Required work >> Please show all lines of the records that include "Potsdam".

[[ Information supplied open ]]

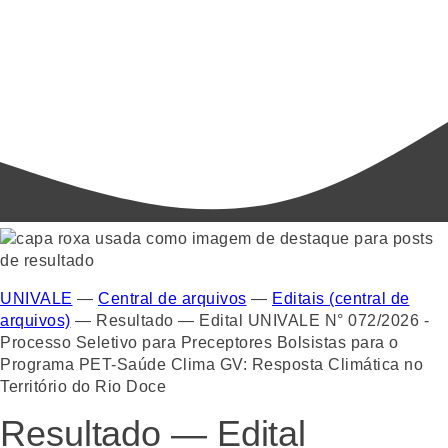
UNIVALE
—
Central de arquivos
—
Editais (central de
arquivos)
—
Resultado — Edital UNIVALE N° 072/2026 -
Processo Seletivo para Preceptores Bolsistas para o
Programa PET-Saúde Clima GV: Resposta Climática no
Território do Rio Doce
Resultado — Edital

[[ Information supplied closed ]]
[[ Information supplied open ]]

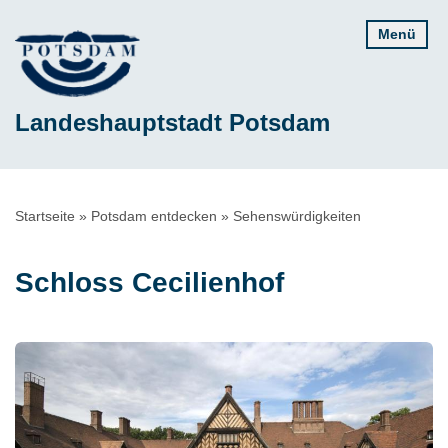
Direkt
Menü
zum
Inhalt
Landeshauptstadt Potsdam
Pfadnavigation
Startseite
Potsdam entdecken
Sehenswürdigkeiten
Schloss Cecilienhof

[[ Information supplied closed ]]

Output for this task >>
Landeshauptstadt Potsdam
Potsdam entdecken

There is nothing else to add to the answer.